In my last post, I recommended A Line in the Sand, an excellent book on the Alamo in history and legend by Randy Roberts and James S. Olson. The book ends with a curious episode that has had me chuckling since the day I read it.
The Alamo has been endowed with mythic significance from the first, but the mythology has morphed over time. Among other unfortunate transformations, the Alamo story became corrupted by racism. Later generations of Americans tended to see the battle as a conflict between progressive, democratic Anglos, and benighted, brown-skinned people who preferred despotism to freedom.
In fact, nothing could be further from the truth. When Mexico won its independence from Spain, the people adopted a democratic constitution in 1824. This document, like the U.S. Constitution, established a federal republic. This was the constitution under which Americans settled in Texas.
The problem was that political opinion in Mexico was sharply divided between those who favored a federal system and those who favored a strong central government. In 1835, the centralists prevailed when General Santa Anna overthrew the 1824 constitution and established a dictatorship.

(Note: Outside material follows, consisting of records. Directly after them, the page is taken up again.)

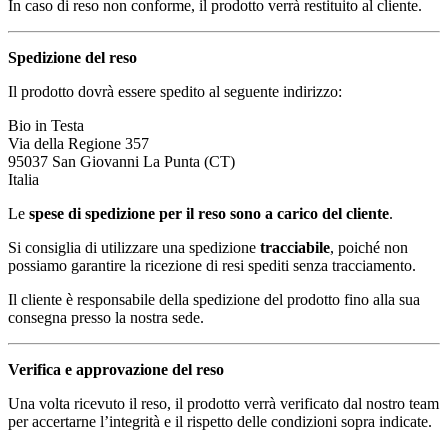
In caso di reso non conforme, il prodotto verrà restituito al cliente.
Spedizione del reso
Il prodotto dovrà essere spedito al seguente indirizzo:
Bio in Testa
Via della Regione 357
95037 San Giovanni La Punta (CT)
Italia
Le
spese di spedizione per il reso sono a carico del cliente
.
Si consiglia di utilizzare una spedizione
tracciabile
, poiché non
possiamo garantire la ricezione di resi spediti senza tracciamento.
Il cliente è responsabile della spedizione del prodotto fino alla sua
consegna presso la nostra sede.
Verifica e approvazione del reso
Una volta ricevuto il reso, il prodotto verrà verificato dal nostro team
per accertarne l’integrità e il rispetto delle condizioni sopra indicate.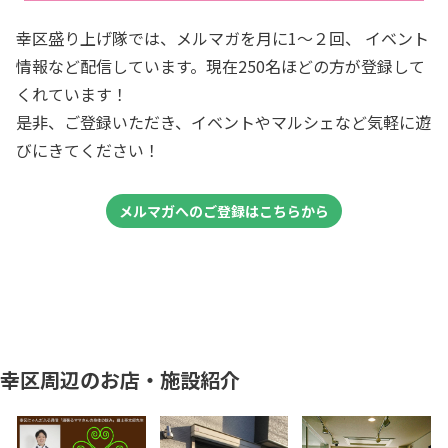
幸区盛り上げ隊では、メルマガを月に1～２回、 イベント
情報など配信しています。現在250名ほどの方が登録して
くれています！
是非、ご登録いただき、イベントやマルシェなど気軽に遊
びにきてください！
メルマガへのご登録はこちらから
幸区周辺のお店・施設紹介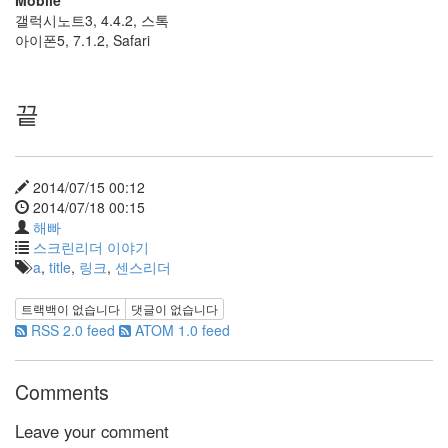
Mobile
리
갤럭시노트3, 4.4.2, 스톡
...
아이폰5, 7.1.2, Safari
75
by
해
끝
빠
윈
도
2014/07/15 00:12
우
2014/07/18 00:15
10
해빠
마
스크린리더 이야기
우
a
,
title
,
링크
,
센스리더
스
포
트랙백이 없습니다
댓글이 없습니다
인
RSS 2.0 feed
ATOM 1.0 feed
터
강
조,...
Comments
by
Leave your comment
해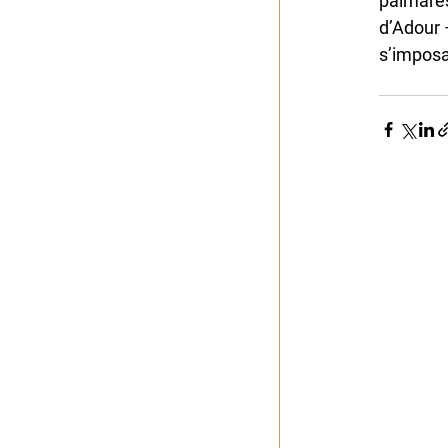
palmarès
d’Adour 
s’imposai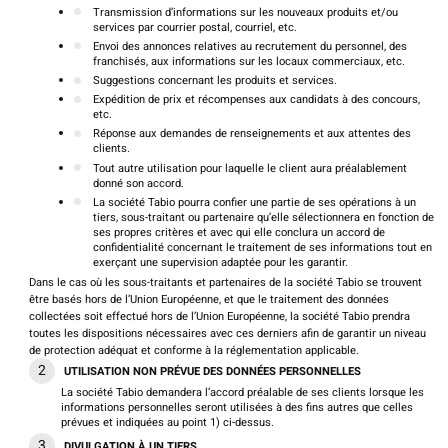
Transmission d’informations sur les nouveaux produits et/ou
services par courrier postal, courriel, etc.
Envoi des annonces relatives au recrutement du personnel, des
franchisés, aux informations sur les locaux commerciaux, etc.
Suggestions concernant les produits et services.
Expédition de prix et récompenses aux candidats à des concours,
etc.
Réponse aux demandes de renseignements et aux attentes des
clients.
Tout autre utilisation pour laquelle le client aura préalablement
donné son accord.
La société Tabio pourra confier une partie de ses opérations à un
tiers, sous-traitant ou partenaire qu’elle sélectionnera en fonction de
ses propres critères et avec qui elle conclura un accord de
confidentialité concernant le traitement de ses informations tout en
exerçant une supervision adaptée pour les garantir.
Dans le cas où les sous-traitants et partenaires de la société Tabio se trouvent
être basés hors de l’Union Européenne, et que le traitement des données
collectées soit effectué hors de l’Union Européenne, la société Tabio prendra
toutes les dispositions nécessaires avec ces derniers afin de garantir un niveau
de protection adéquat et conforme à la réglementation applicable.
UTILISATION NON PRÉVUE DES DONNÉES PERSONNELLES
La société Tabio demandera l’accord préalable de ses clients lorsque les
informations personnelles seront utilisées à des fins autres que celles
prévues et indiquées au point 1) ci-dessus.
DIVULGATION À UN TIERS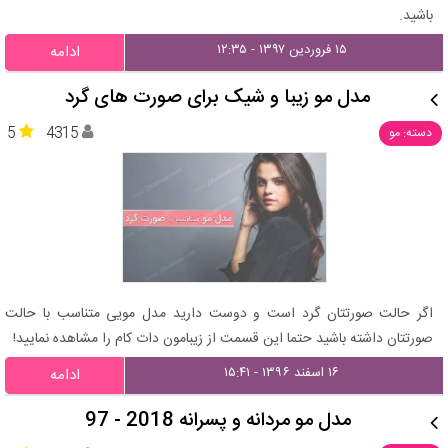
باشید.
۱۵ فروردین ۱۳۹۷ - ۱۲:۳۵
ادامه
مدل مو زیبا و شیک برای صورت های گرد
5
4315
دسته: مو
اگر حالت صورتتان گرد است و دوست دارید مدل مویی متناسب با حالت
صورتتان داشته باشید حتما این قسمت از زیبامون دات کام را مشاهده نمایید!
۱۶ اسفند ۱۳۹۶ - ۱۵:۴۱
ادامه
مدل مو مردانه و پسرانه 2018 - 97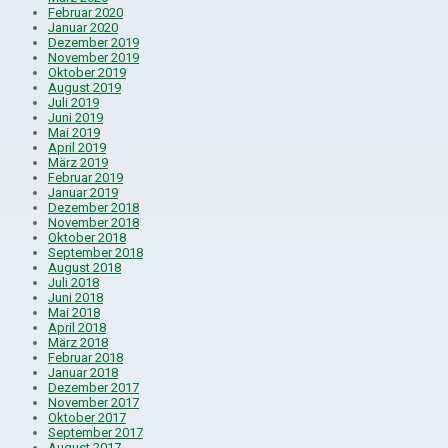
Februar 2020
Januar 2020
Dezember 2019
November 2019
Oktober 2019
August 2019
Juli 2019
Juni 2019
Mai 2019
April 2019
März 2019
Februar 2019
Januar 2019
Dezember 2018
November 2018
Oktober 2018
September 2018
August 2018
Juli 2018
Juni 2018
Mai 2018
April 2018
März 2018
Februar 2018
Januar 2018
Dezember 2017
November 2017
Oktober 2017
September 2017
August 2017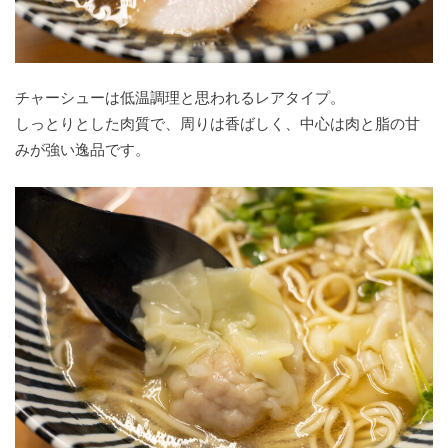
チャーシューは低温調理と思われるレアタイプ。
しっとりとした肉質で、周りは香ばしく、中心は肉と脂の甘
みが強い逸品です。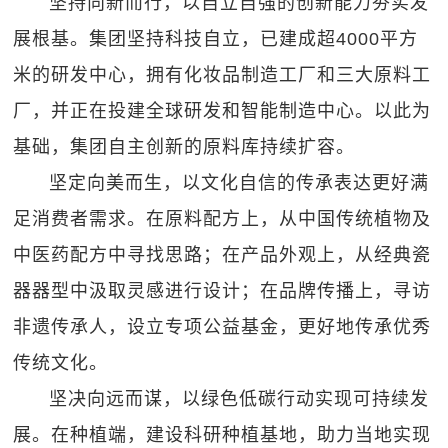
坚持向新而行，以自立自强的创新能力夯实发
展根基。集团坚持科技自立，已建成超4000平方
米的研发中心，拥有化妆品制造工厂和三大原料工
厂，并正在投建全球研发和智能制造中心。以此为
基础，集团自主创新的原料库持续扩容。
坚定向美而生，以文化自信的传承表达更好满
足消费者需求。在原料配方上，从中国传统植物及
中医药配方中寻找思路；在产品外观上，从经典瓷
器器型中汲取灵感进行设计；在品牌传播上，寻访
非遗传承人，设立专项公益基金，更好地传承优秀
传统文化。
坚决向远而谋，以绿色低碳行动实现可持续发
展。在种植端，建设科研种植基地，助力当地实现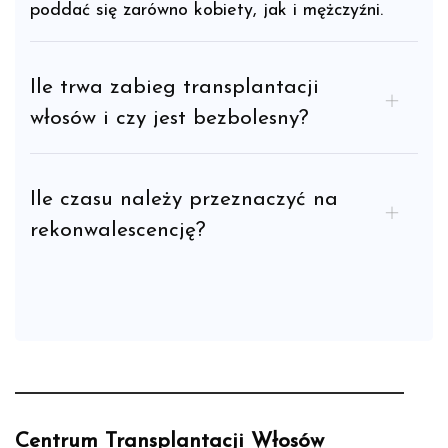
poddać się zarówno kobiety, jak i mężczyźni.
Ile trwa zabieg transplantacji
włosów i czy jest bezbolesny?
Ile czasu należy przeznaczyć na
rekonwalescencję?
Centrum Transplantacji Włosów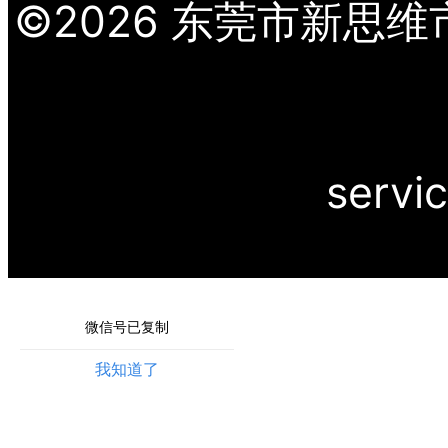
©
2026
东莞市新思维市场
servi
微信号已复制
我知道了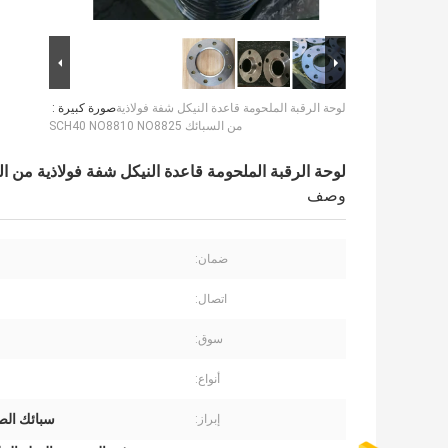
لوحة الرقبة الملحومة قاعدة النيكل شفة فولاذية
صورة كبيرة :
من السبائك SCH40 NO8810 NO8825
لوحة الرقبة الملحومة قاعدة النيكل شفة فولاذية من السبائك 8810 NO8825
وصف
ضمان:
اتصال:
سوق:
أنواع:
سبائك الصل
إبراز: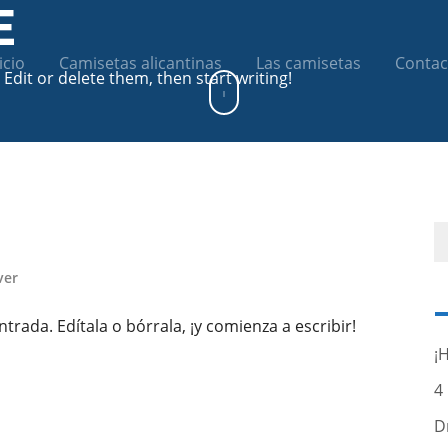
E
icio
Camisetas alicantinas
Las camisetas
Contac
 Edit or delete them, then start writing!
ver
rada. Edítala o bórrala, ¡y comienza a escribir!
¡
4
D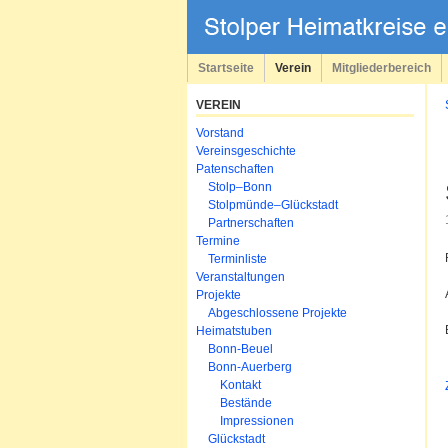
Navigation
überspringen
Startseite
Verein
Mitgliederbereich
VEREIN
Navigation
Vorstand
überspringen
Vereinsgeschichte
Patenschaften
Stolp–Bonn
Stolpmünde–Glückstadt
Partnerschaften
Termine
Terminliste
Veranstaltungen
Projekte
Abgeschlossene Projekte
Heimatstuben
Bonn-Beuel
Bonn-Auerberg
Kontakt
Bestände
Impressionen
Glückstadt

The Alamo was actually part of a larger civil war in Mexico between the federalists and the centralists. Several other Mexican states, where a majority of the people remained loyal to the 1824 constitution, attempted to do exactly what Texans did –- to preserve their rights and liberties by seceding from Mexico. It is often overlooked that the flag that flew over the Alamo was a red, white and green Mexican tricolor, emblazoned with the year 1824.
Also overlooked, at least until fairly recently, was the role of the tejanos –- the Mexicans living in Texas. The tejanos supported the independence movement, and they were among the men who fought and died at the Alamo. In fact, the first vice president of the Republic of Texas was a Mexican named Lorenzo de Zavala. Zavala, a liberal, was serving as Mexico’s minister plenipotentiary to France when he learned that Santa Anna had made himself dictator. Furious, Zavala resigned his post and joined up with the Texans. He helped draft the constitution of the Republic of Texas.
Ironically, denying the tejanos their rightful place in Texas history allowed left-leaning historians to create their own Alamo myth –- depicting it as a particularly nasty symbol of “Yankee imperialism.”
This brings me to the curious episode with which Messrs. Roberts and Olson end their book.
A Hispanic man, a CPA with a Wharton degree, was showing his wife and three daughters around the Alamo one day. He told his girls that the defenders of the Alamo were heroes, and that they should cultivate the same virtues of courage and integrity in their own lives.
This was too much for a scruffy Anglo graduate student who overheard the conversation. Butting in, just as the family members were happily snapping pictures of each other, he decided to set the father straight: “Don’t you know what this place stands for?” he demanded. “It represents the rape and destruction of your people … You shouldn’t be teaching your kids this stuff.”
At first, the CPA listened politely, but when the Anglo student had the temerity to tell him, “You don’t understand, you just don’t understand,” he decided enough was enough.
“Escucheme, bolillo [Listen to me, white bread],” he said sharply. “If Santa Anna would have won the war, this whole city would be a shithole just like Reynosa. Soy tejano [I’m a Texan]. Mind your own goddamned business. It’s my Alamo too.”